Why We Protect Wetlands:
Wetlands provide a variety of free “services” to the town:
- Protection of public & private water supplies,
- Flood control
- Storm damage prevention
- Water and soil pollution prevention,
- Erosion and sedimentation control,
- Opportunities for passive recreation, and
- Wildlife habitat.
Some of these functions and values, such as flood control, are extremely expensive to replace by engineering means and often carry high long term maintenance costs. Other services — such as wildlife habitat — are irreplaceable.
How We Protect Wetlands:
Federal, state, and local laws provide overlapping legal protection of wetland resources in Sudbury. Sections 401 and 404 of the federal Clean Water Act give the US EPA and the Army Corps of Engineers jurisdiction over certain wetlands.
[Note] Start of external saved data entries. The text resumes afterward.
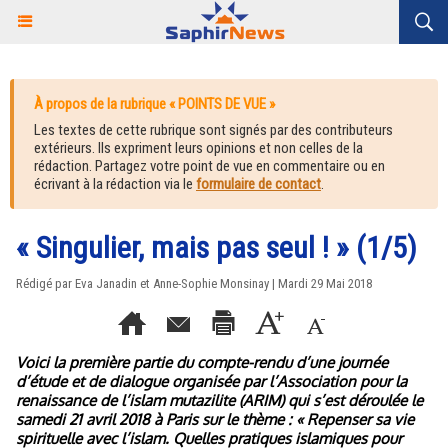
À propos de la rubrique « POINTS DE VUE »
Les textes de cette rubrique sont signés par des contributeurs
extérieurs. Ils expriment leurs opinions et non celles de la
rédaction. Partagez votre point de vue en commentaire ou en
écrivant à la rédaction via le
formulaire de contact
.
« Singulier, mais pas seul ! » (1/5)
Rédigé par Eva Janadin et Anne-Sophie Monsinay | Mardi 29 Mai 2018
Voici la première partie du compte-rendu d’une journée
d’étude et de dialogue organisée par l’Association pour la
renaissance de l’islam mutazilite (ARIM) qui s’est déroulée le
samedi 21 avril 2018 à Paris sur le thème : « Repenser sa vie
spirituelle avec l’islam. Quelles pratiques islamiques pour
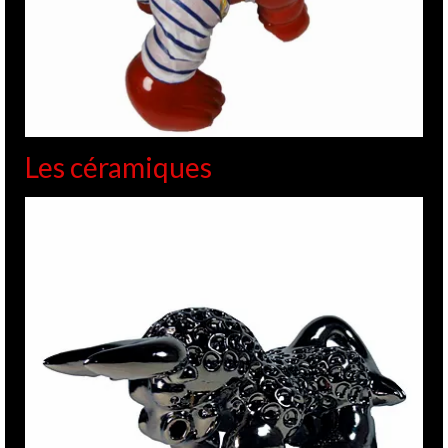
Les céramiques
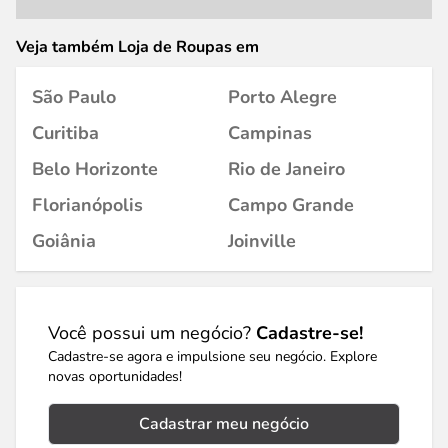
Veja também Loja de Roupas em
São Paulo
Porto Alegre
Curitiba
Campinas
Belo Horizonte
Rio de Janeiro
Florianópolis
Campo Grande
Goiânia
Joinville
Você possui um negócio?
Cadastre-se!
Cadastre-se agora e impulsione seu negócio. Explore
novas oportunidades!
Cadastrar meu negócio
The Massachusetts Wetlands Protection Act regulates development and other activity in and around wetland resource areas. The Conservation Commission acts as the local agent for the Massachusetts Department of Environmental Protection in implementing and enforcing the Act.
The Massachusetts Wetlands Protection Act
The Sudbury Wetlands Administration Bylaw moves several steps beyond the Massachusetts Wetlands Protection Act to protect local wetlands. A number additional interests and values are identified: erosion and sedimentation control, agriculture, and passive recreation. Vernal pools are protected as a significant additional wetland resource. Smaller ponds are protected. And most importantly, upland areas within 100 feet of wetlands, and within 200 feet of rivers and streams, have been given resource status as adjascent upland resources and are fully protected.